La requête a été communiquée au préfet de La Réunion le 9 juillet 2025 qui n’a pas produit de mémoire.
Par un mémoire enregistré le 22 octobre 2025, Mme A... conclut au non-lieu à statuer sur les conclusions aux fins d’annulation de sa requête, demande à être admise au bénéfice de l’aide juridictionnelle provisoire et qu’il soit mis à la charge de l’État au profit de son conseil le versement d’une somme de 1 000 euros au titre des dispositions combinées de l’article L. 761-1 du code de justice administrative de l’article 37 de la loi du 10 juillet 1991.
Vu les autres pièces du dossier.
Vu :
la loi n° 91-647 du 10 juillet 1991 ;
le code de justice administrative.
Le président du tribunal a désigné M. Jégard, premier conseiller, en application de l’article R. 222-1 du code de justice administrative, pour statuer par ordonnance dans les cas prévus aux 1° à 7° de cet article.
Considérant ce qui suit :
Aux termes de l'article R. 222-1 du code de justice administrative : « (…) les magistrats ayant une ancienneté minimale de deux ans ou ayant atteint au moins le grade de premier conseiller désignés à cet effet par le président de leur juridiction peuvent, par ordonnance : (…) / 3° Constater qu’il n’y a pas lieu de statuer sur une requête ; / (…). ».

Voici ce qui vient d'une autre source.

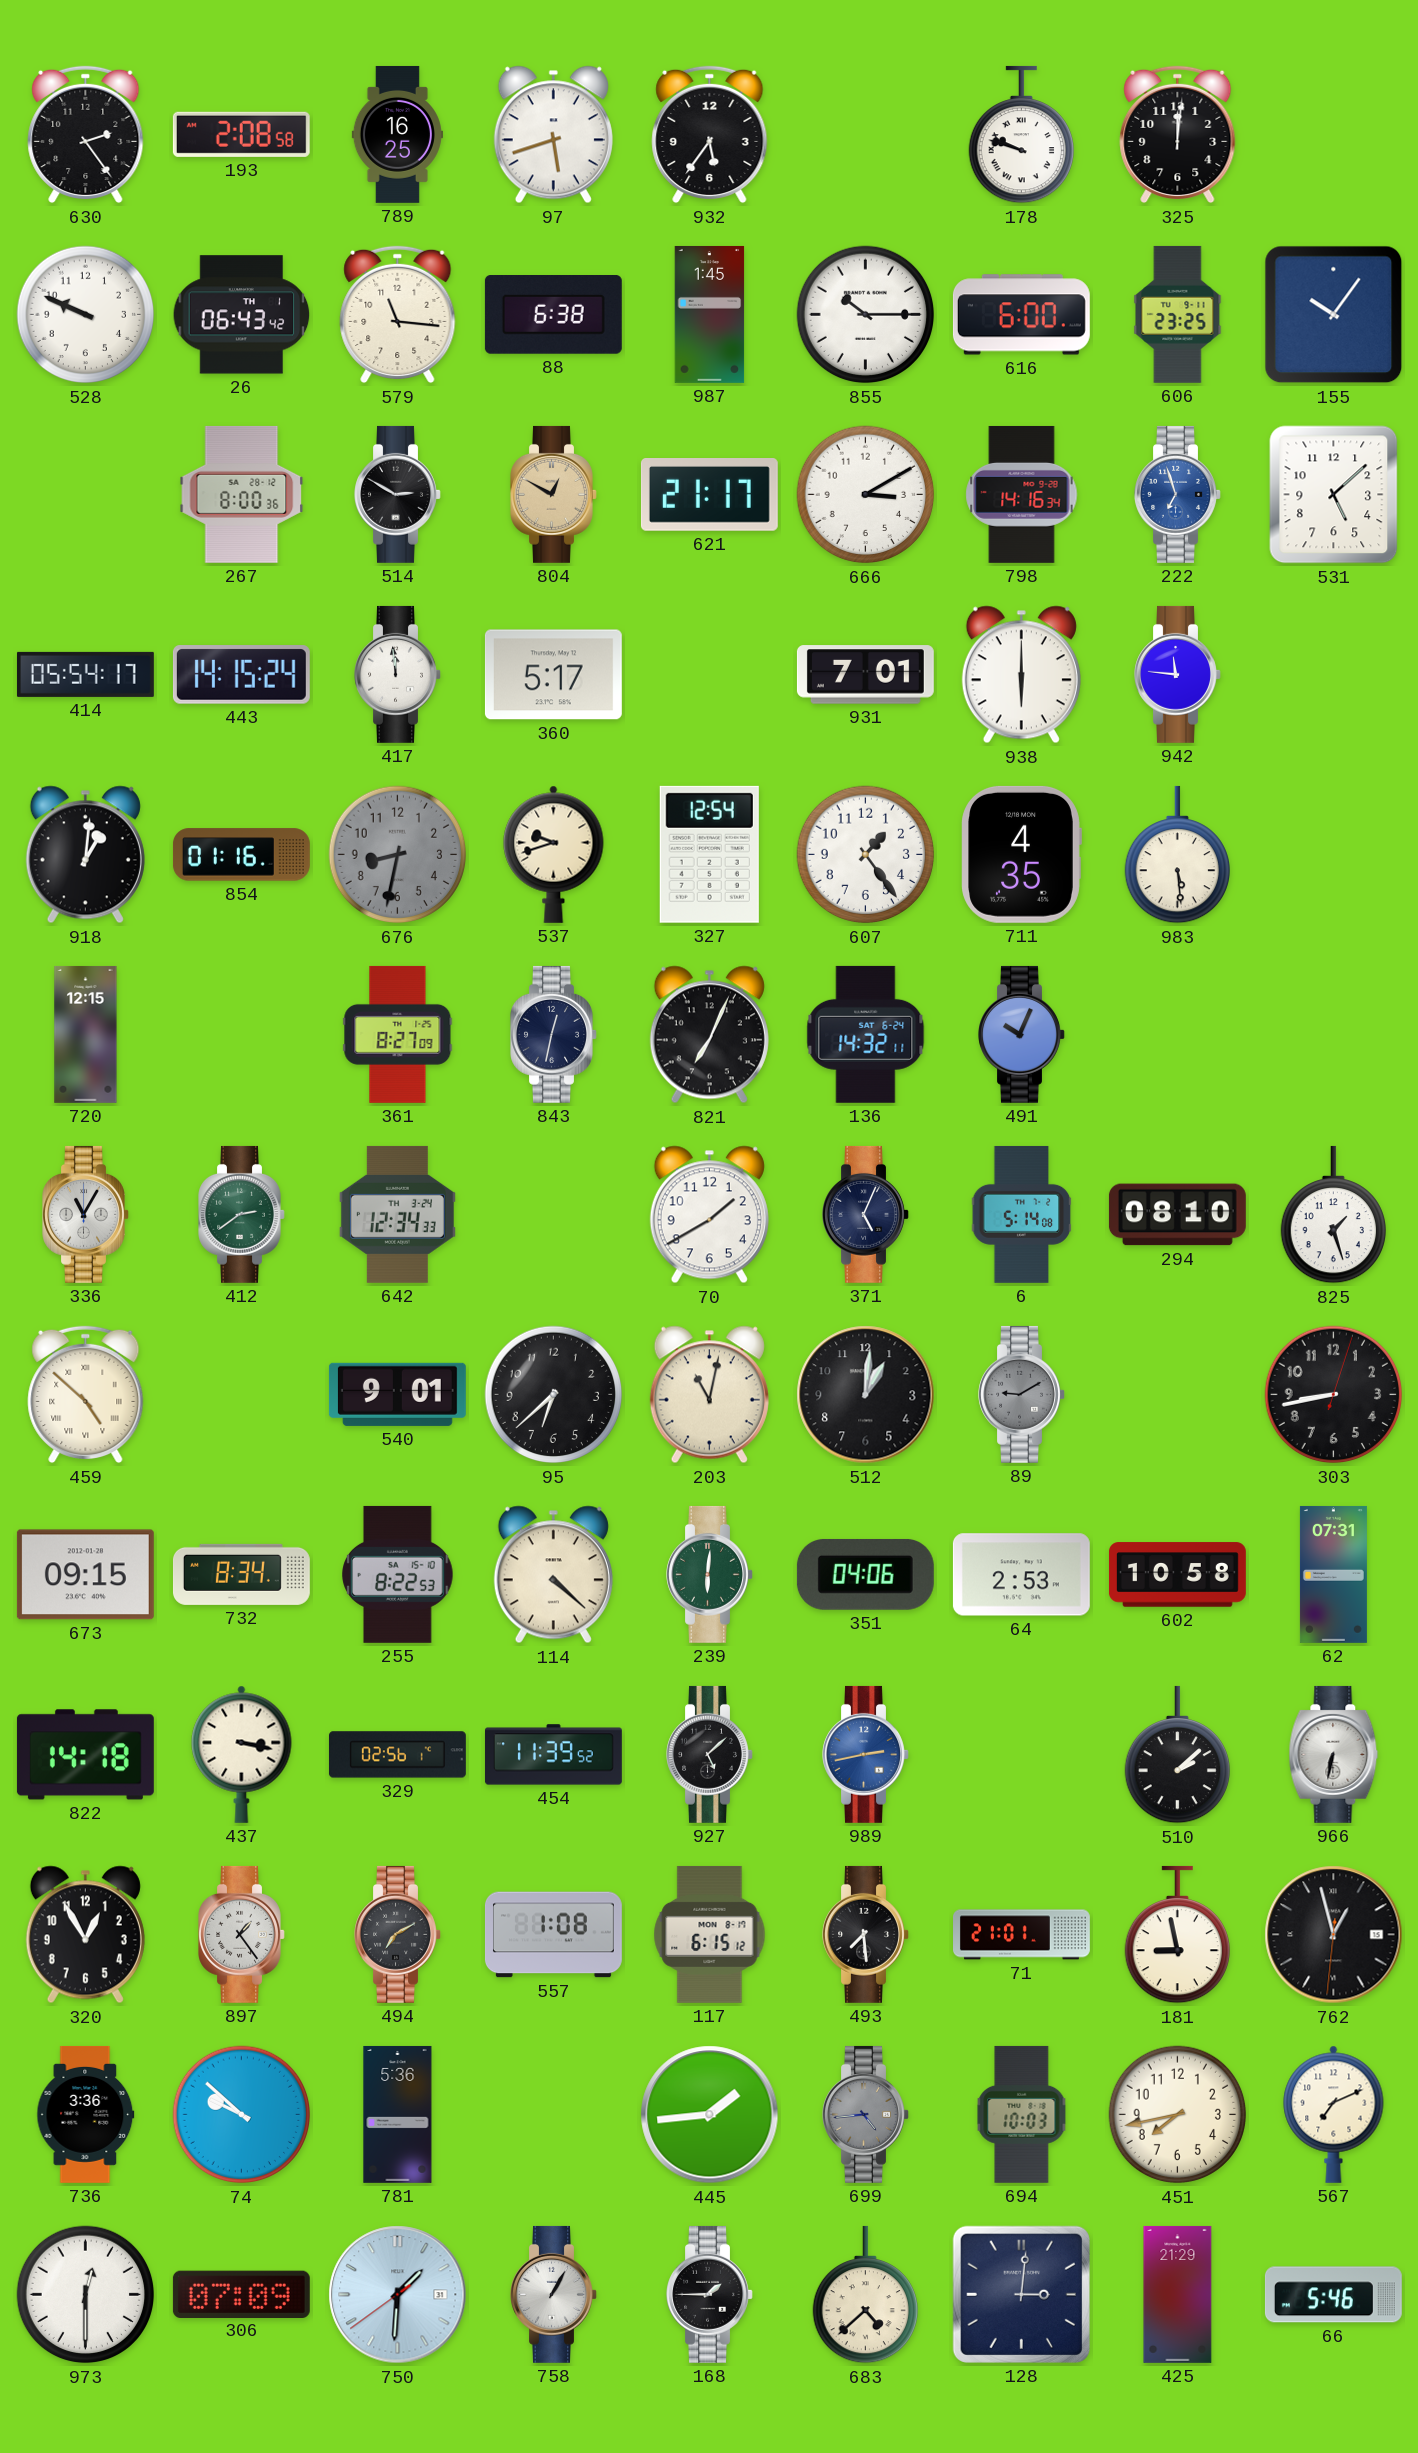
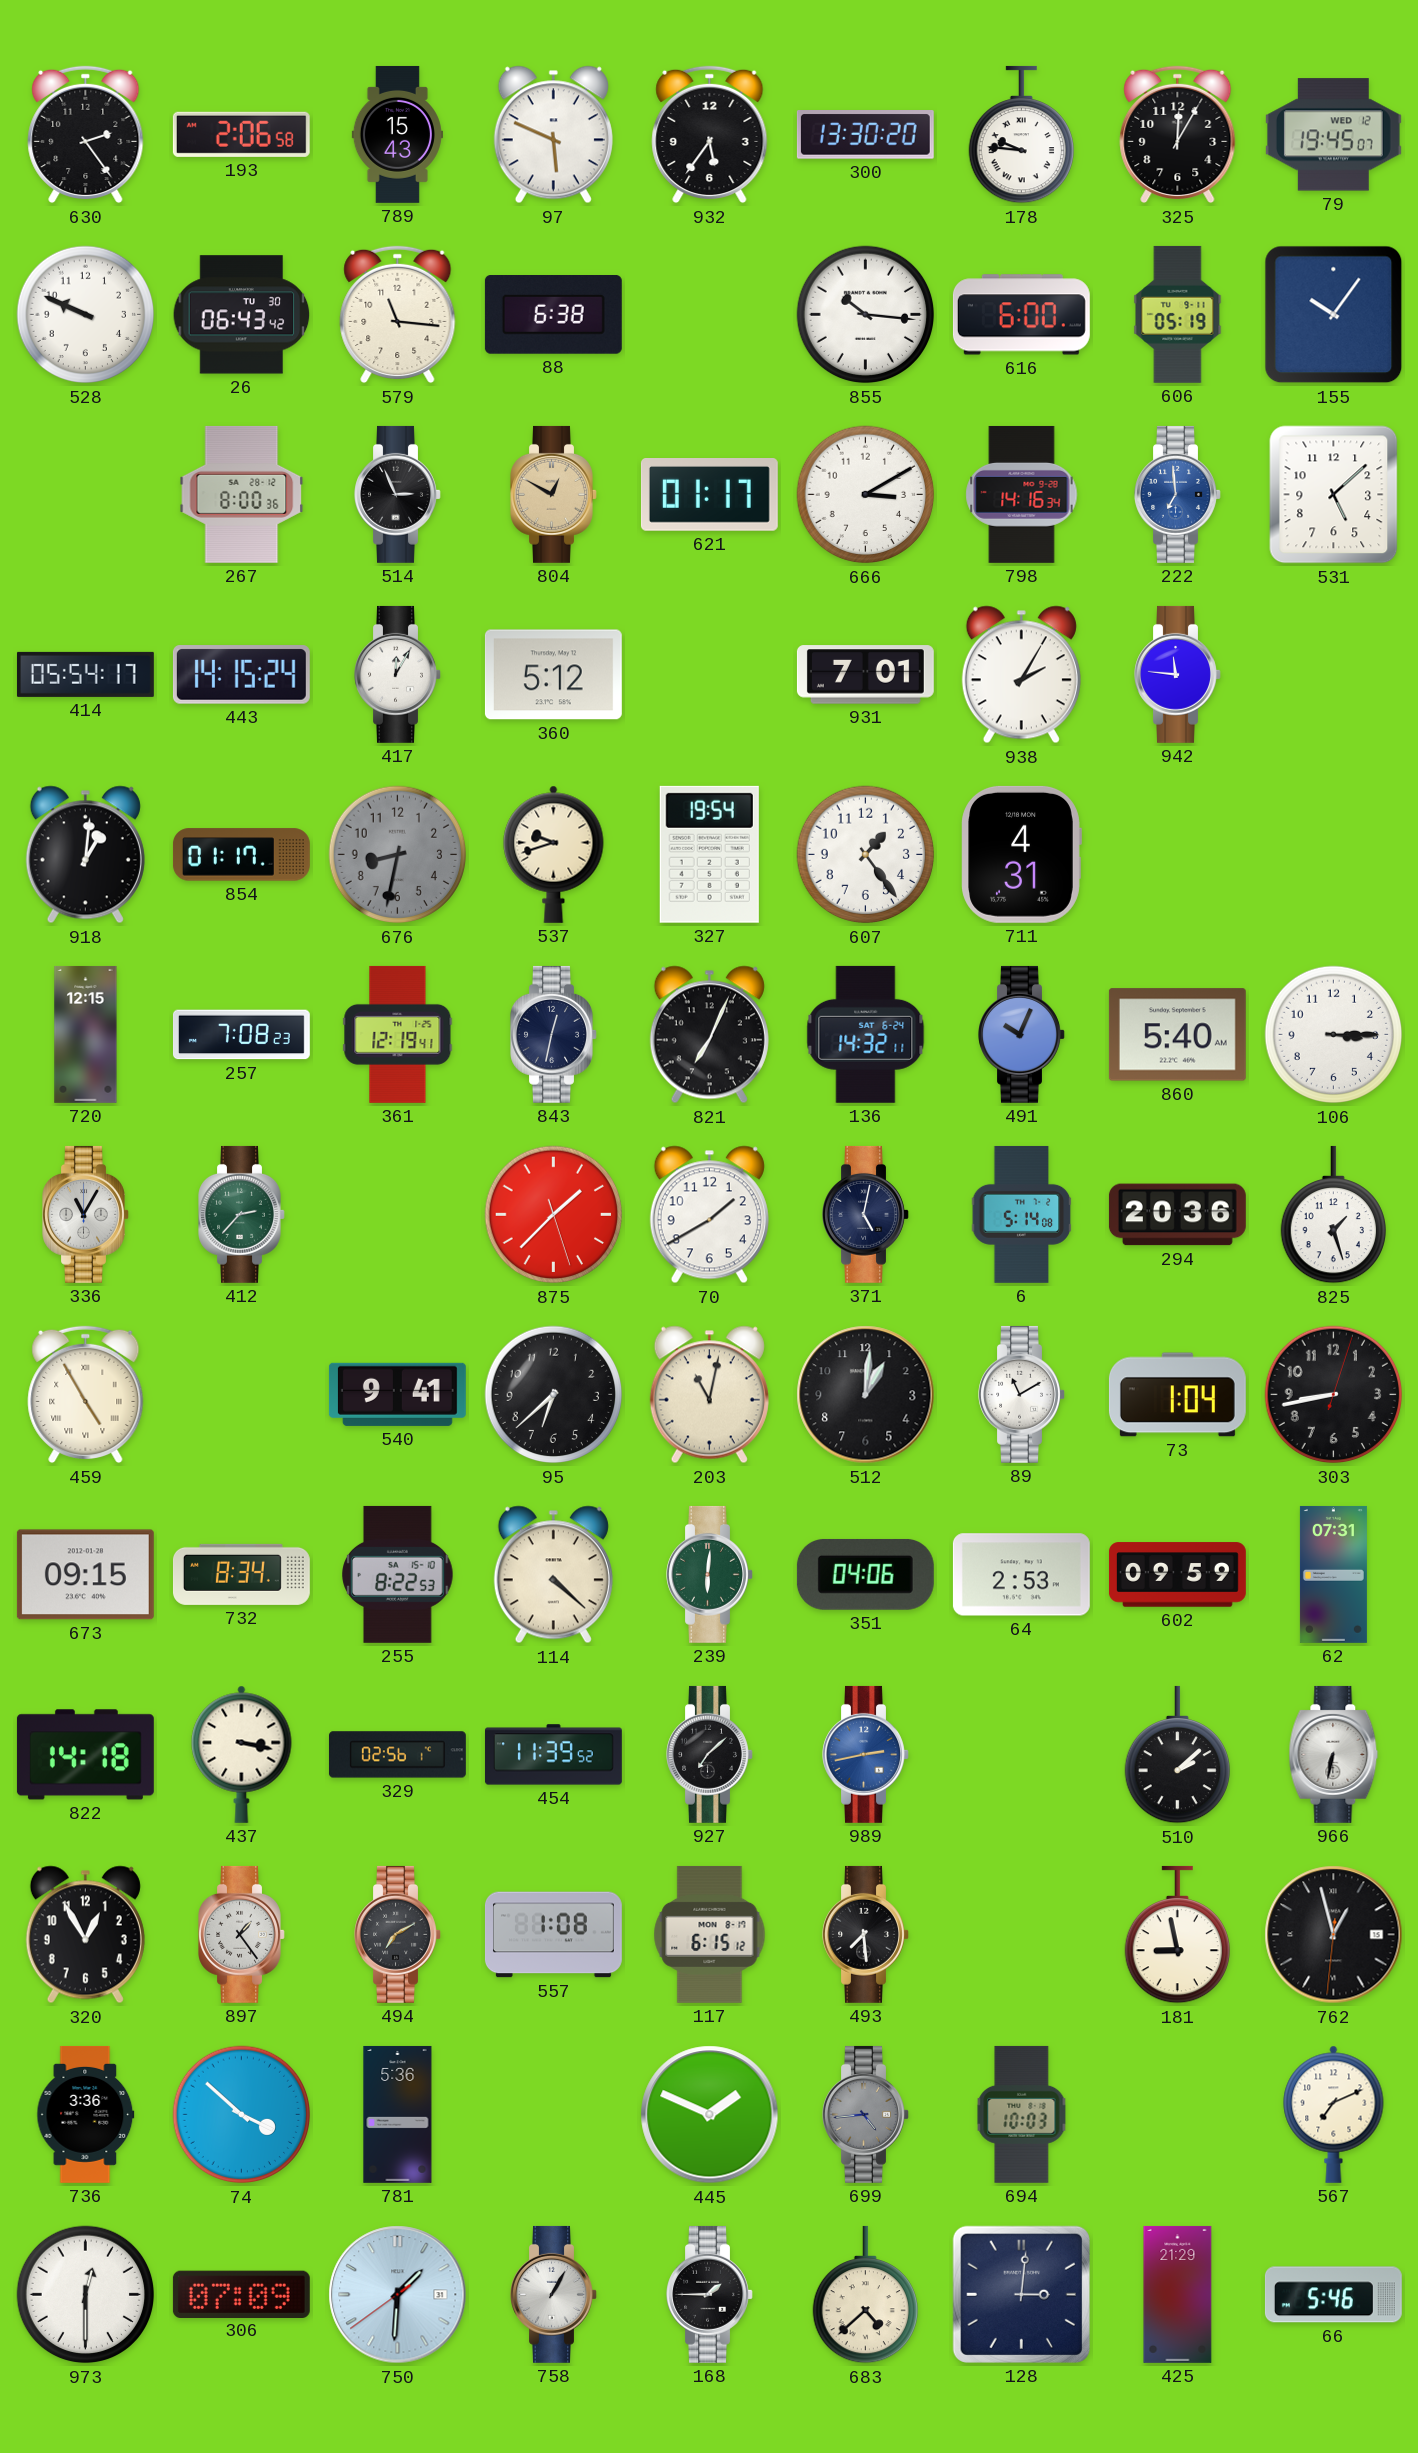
193: 2:08 -> 2:06
789: 16:25 -> 15:43
97: 5:42 -> 5:49
300: none -> 13:30
178: 9:48 -> 9:46
325: 12:01 -> 12:05
79: none -> 19:45
26 date: TH 1 -> TU 30
987: 1:45 -> none
855: 10:15 -> 10:16
606: 23:25 -> 05:19
514: 2:50 -> 2:56
621: 21:17 -> 01:17
222: 6:57 -> 6:59
417: 11:59 -> 12:05
360: 5:17 -> 5:12
938: 6:00 -> 2:05
854: 01:16 -> 01:17
327: 12:54 -> 19:54
711: 4:35 -> 4:31
983: 5:29 -> none
257: none -> 7:08
361: 8:27 -> 12:19
860: none -> 5:40
106: none -> 3:15
412: 2:39 -> 2:37
642: 12:34 -> none
875: none -> 1:37
371: 5:04 -> 5:02
294: 08:10 -> 20:36
459: 4:52 -> 4:55
540: 9:01 -> 9:41
89: 9:10 -> 11:10
89 dial: grey -> white
73: none -> 1:04
602: 10:58 -> 09:59
927: 5:08 -> 7:08
71: 21:01 -> none
74: 9:52 -> 3:52
445: 1:44 -> 1:49
451: 7:43 -> none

Il ressort des pièces produites par Mme A... que, postérieurement à l’introduction de la requête, le préfet de La Réunion a décidé de délivrer à l’intéressée une carte de résident valable du 29 juillet 2025 au 28 juillet 2035. Dans ces conditions, les conclusions aux fins d’annulation de la requête de Mme A... sont devenues sans objet. Il n’y a, dès lors, plus lieu d’y statuer.
Dans les conditions de l’espèce, il y a lieu d’admettre provisoirement Mme A... au bénéfice de l’aide juridictionnelle. Par suite, il y a lieu, dans les circonstances de l’espèce, de mettre à la charge de l’État, qui est la partie perdante dans cette instance, la somme de 900 euros à verser à Me Wandrey sur le fondement des articles L. 761-1 du code de justice administrative et 37 de la loi du 10 juillet 1991 relative à l’aide juridique. Conformément aux dispositions de ce dernier article, la perception de cette somme vaudra renonciation de cet avocat au versement de la part contributive de l’État au titre de l’aide juridictionnelle qui a été accordée à la requérante.
O R D O N N E :
Article 1er : Mme A... est admise provisoirement au bénéfice de l’aide juridictionnelle.
Article 2 : Il n’y a plus lieu de statuer sur les conclusions aux fins d’annulation de la requête de Mme A....
Article 3 : L’État versera à Me Wandrey une somme de 900 euros en application de l’article L. 761-1 du code de justice administrative et de l’article 37 de la loi du 10 juillet 1991.
Article 4 : La présente ordonnance sera notifiée à Mme A... et au préfet de
La Réunion.
Fait à Saint-Denis, le 4 novembre 2025.
Le magistrat délégué,
X. JÉGARD
La République mande et ordonne au préfet de La Réunion en ce qui le concerne ou à tous commissaires de justice à ce requis en ce qui concerne les voies de droit commun contre les parties privées, de pourvoir à l’exécution de la présente décision.